* _Your goal_
Go through the data and copy every line in which "months" appears.

* _Information shown_
━━━━━━━━

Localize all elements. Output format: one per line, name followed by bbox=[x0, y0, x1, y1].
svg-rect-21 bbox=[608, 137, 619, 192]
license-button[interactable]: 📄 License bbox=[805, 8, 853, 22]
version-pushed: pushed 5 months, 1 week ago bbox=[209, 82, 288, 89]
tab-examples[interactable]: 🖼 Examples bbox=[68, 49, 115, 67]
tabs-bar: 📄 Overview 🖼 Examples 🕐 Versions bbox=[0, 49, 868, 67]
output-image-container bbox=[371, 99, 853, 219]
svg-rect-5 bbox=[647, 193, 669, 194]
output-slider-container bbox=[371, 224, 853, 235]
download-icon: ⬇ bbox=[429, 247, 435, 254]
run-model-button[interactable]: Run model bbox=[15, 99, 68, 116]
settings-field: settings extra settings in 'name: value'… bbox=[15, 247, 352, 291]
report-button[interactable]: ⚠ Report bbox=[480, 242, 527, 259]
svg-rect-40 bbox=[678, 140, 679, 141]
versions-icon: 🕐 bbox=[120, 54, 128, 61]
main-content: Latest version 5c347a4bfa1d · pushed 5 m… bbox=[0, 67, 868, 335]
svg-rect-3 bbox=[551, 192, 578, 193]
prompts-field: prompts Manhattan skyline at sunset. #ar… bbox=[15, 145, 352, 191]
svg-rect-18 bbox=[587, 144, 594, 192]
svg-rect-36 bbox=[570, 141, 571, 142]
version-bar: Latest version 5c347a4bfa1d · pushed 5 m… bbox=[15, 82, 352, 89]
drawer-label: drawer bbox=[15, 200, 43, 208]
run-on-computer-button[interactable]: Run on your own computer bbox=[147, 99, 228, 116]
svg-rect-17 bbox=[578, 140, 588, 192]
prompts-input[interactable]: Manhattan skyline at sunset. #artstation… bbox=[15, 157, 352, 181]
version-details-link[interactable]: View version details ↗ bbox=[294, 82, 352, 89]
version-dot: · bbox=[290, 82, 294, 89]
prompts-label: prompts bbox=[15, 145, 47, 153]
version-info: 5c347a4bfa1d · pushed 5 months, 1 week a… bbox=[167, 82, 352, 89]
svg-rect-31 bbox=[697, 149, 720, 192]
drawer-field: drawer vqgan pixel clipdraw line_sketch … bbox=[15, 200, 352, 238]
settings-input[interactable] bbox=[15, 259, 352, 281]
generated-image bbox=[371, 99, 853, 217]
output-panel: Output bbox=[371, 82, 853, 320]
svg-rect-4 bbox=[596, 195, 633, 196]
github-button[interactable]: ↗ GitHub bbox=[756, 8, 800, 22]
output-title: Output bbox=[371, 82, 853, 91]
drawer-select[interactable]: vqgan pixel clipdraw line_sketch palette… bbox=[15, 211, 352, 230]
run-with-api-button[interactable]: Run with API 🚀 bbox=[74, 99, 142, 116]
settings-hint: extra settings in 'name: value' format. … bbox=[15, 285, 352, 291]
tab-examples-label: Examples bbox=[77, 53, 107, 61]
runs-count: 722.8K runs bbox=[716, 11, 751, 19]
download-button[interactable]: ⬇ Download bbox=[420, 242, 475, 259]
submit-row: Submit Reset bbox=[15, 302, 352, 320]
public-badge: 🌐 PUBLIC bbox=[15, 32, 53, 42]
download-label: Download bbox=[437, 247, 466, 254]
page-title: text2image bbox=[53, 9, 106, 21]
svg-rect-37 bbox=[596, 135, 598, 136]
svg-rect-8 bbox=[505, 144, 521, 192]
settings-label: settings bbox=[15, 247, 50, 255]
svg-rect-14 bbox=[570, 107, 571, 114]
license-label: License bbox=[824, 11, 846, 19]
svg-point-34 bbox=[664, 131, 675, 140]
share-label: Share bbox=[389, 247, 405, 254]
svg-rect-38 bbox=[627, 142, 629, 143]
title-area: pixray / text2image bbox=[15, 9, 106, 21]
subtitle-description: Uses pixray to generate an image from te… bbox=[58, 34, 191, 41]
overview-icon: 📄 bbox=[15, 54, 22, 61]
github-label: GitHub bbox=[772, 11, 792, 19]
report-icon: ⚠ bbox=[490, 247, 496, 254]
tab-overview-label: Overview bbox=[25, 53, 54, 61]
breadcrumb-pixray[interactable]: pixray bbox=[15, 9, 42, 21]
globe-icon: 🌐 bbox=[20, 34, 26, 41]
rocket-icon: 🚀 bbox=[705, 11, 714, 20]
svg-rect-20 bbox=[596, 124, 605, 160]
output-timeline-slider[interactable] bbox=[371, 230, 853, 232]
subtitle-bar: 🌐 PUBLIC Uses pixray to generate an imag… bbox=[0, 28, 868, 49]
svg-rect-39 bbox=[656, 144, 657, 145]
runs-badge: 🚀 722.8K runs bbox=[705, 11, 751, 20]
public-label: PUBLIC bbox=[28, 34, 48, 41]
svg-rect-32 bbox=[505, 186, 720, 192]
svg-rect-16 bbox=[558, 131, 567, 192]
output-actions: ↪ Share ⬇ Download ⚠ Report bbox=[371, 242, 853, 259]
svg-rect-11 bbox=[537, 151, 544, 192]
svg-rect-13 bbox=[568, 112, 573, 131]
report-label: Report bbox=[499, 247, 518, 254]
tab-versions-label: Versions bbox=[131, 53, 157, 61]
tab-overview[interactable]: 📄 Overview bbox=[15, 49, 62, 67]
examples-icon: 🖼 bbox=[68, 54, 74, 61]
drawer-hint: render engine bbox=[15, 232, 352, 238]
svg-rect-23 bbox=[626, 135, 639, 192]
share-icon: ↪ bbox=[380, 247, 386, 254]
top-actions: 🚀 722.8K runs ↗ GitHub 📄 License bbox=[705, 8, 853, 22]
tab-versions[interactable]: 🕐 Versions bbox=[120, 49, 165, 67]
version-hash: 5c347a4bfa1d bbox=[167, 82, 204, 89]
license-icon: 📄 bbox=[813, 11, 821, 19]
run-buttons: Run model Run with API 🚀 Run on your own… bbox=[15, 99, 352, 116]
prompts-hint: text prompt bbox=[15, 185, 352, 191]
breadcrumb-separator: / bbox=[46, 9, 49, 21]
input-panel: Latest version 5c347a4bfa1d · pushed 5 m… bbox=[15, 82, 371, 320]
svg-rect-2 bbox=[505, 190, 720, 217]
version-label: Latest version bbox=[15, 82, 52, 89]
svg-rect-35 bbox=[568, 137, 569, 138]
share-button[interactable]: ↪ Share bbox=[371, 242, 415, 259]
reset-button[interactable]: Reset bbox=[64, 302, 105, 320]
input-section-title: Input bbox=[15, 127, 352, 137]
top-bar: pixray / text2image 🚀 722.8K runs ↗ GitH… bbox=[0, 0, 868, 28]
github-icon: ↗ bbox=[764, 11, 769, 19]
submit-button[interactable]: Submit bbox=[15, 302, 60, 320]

━━━━━━━━

* _Solution to this problem_
version-pushed: pushed 5 months, 1 week ago bbox=[209, 82, 288, 89]
version-info: 5c347a4bfa1d · pushed 5 months, 1 week a… bbox=[167, 82, 352, 89]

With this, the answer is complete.